Work to be completed — In the records below, begin at the line containing "Vous pouvez vous" and end at the line containing "également vous désinscrire des"; quote every line in that span exactly, including both boundary lines, and no others.
┄┄┄┄┄┄┄┄┄┄
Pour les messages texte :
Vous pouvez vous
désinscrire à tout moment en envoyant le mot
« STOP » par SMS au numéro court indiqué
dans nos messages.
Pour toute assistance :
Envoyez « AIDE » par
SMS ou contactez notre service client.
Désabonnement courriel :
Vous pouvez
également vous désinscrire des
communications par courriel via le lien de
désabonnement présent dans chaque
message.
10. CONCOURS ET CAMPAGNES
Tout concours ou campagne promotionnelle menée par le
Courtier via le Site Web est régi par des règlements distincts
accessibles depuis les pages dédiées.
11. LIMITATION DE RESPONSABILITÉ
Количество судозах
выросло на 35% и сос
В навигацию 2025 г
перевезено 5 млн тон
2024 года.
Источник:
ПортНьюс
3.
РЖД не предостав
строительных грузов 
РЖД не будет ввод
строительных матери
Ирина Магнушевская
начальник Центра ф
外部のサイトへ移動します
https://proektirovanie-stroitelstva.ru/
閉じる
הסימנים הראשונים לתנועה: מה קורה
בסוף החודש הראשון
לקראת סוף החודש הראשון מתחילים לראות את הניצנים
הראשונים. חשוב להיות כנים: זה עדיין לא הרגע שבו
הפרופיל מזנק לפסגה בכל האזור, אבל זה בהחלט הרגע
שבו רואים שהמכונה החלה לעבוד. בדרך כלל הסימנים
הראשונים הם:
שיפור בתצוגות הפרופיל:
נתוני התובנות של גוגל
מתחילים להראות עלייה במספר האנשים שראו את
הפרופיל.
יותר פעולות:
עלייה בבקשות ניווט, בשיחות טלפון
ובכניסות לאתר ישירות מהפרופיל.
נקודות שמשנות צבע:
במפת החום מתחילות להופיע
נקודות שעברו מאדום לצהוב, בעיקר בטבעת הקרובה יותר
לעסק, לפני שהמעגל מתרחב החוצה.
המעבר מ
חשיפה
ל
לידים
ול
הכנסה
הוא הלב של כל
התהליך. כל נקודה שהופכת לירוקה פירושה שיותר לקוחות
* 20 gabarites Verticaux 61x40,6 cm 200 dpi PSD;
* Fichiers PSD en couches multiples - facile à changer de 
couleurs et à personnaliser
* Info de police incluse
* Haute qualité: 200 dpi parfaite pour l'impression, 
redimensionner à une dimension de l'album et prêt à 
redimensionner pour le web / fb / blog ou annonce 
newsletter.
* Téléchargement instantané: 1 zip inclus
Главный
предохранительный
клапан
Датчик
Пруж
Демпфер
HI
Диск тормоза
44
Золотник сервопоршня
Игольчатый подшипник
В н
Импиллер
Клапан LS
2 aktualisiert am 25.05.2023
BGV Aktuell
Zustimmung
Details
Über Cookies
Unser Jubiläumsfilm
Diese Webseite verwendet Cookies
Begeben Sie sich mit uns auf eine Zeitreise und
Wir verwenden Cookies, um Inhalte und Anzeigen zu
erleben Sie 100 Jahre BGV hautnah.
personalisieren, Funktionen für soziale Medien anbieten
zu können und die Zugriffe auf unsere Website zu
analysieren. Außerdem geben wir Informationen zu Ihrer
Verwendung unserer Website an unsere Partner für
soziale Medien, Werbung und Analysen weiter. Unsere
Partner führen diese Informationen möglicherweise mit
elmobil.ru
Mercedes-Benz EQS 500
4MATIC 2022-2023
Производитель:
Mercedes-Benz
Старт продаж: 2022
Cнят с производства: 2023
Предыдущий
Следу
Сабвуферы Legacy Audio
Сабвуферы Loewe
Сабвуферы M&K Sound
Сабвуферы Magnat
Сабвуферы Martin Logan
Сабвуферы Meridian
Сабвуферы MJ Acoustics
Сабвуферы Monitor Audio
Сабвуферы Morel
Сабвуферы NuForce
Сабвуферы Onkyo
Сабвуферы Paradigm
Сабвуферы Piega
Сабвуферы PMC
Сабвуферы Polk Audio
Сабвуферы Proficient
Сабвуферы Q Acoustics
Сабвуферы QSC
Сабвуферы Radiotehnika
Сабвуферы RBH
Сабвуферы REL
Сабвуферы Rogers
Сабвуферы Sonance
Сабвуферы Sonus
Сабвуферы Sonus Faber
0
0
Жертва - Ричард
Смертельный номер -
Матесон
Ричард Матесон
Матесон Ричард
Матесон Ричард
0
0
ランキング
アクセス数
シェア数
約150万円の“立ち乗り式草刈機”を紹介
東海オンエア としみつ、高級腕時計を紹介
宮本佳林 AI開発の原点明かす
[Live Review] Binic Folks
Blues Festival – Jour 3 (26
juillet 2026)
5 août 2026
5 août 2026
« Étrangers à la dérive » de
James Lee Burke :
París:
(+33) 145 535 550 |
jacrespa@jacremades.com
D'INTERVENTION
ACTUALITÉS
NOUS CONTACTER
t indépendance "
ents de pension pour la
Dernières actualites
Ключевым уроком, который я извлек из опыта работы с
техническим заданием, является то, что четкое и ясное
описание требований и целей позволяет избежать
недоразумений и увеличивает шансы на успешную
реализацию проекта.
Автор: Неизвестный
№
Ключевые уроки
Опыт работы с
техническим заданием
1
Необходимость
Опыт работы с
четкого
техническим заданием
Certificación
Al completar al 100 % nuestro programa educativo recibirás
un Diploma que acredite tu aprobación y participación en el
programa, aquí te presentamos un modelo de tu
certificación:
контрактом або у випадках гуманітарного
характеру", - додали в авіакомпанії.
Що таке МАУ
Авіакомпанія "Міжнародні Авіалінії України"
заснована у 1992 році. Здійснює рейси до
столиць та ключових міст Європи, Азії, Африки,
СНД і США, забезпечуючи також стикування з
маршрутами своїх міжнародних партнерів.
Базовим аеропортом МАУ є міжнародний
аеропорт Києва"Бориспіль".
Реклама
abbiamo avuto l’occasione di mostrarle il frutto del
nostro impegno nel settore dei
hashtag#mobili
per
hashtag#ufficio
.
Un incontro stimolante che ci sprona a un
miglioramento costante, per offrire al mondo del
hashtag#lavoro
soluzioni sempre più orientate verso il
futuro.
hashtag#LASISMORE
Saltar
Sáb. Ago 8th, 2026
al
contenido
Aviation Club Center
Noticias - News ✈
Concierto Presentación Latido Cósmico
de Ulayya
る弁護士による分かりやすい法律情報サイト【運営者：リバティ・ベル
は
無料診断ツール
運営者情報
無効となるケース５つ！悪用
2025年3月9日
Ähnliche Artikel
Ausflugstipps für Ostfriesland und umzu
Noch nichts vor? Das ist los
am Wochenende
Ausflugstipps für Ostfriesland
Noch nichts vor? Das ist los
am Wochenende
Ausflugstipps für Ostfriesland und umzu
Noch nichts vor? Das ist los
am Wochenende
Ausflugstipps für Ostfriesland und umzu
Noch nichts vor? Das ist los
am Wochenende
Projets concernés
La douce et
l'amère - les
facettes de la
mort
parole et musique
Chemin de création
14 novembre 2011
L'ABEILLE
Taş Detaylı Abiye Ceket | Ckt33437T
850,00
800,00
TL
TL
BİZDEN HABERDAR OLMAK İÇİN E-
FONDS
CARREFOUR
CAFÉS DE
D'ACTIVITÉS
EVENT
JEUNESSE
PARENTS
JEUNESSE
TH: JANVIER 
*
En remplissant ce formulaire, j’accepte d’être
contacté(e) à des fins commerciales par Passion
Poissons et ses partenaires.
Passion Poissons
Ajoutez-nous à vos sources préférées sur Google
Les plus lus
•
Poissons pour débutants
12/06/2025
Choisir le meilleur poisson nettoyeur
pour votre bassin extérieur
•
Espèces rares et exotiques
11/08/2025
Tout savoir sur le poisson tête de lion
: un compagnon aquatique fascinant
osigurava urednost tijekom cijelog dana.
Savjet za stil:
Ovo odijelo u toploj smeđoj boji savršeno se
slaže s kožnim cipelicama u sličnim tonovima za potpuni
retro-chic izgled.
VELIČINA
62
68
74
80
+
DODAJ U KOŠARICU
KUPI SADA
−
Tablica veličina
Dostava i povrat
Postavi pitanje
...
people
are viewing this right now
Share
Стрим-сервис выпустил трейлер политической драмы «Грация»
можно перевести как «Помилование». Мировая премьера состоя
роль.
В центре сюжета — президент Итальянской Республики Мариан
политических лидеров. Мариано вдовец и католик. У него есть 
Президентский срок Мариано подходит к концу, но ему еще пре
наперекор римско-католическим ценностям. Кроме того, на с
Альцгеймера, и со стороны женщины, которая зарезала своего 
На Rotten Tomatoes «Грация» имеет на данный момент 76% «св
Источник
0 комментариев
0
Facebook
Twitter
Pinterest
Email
┄┄┄┄┄┄┄┄┄┄
Task result —
Vous pouvez vous
désinscrire à tout moment en envoyant le mot
« STOP » par SMS au numéro court indiqué
dans nos messages.
Pour toute assistance :
Envoyez « AIDE » par
SMS ou contactez notre service client.
Désabonnement courriel :
Vous pouvez
également vous désinscrire des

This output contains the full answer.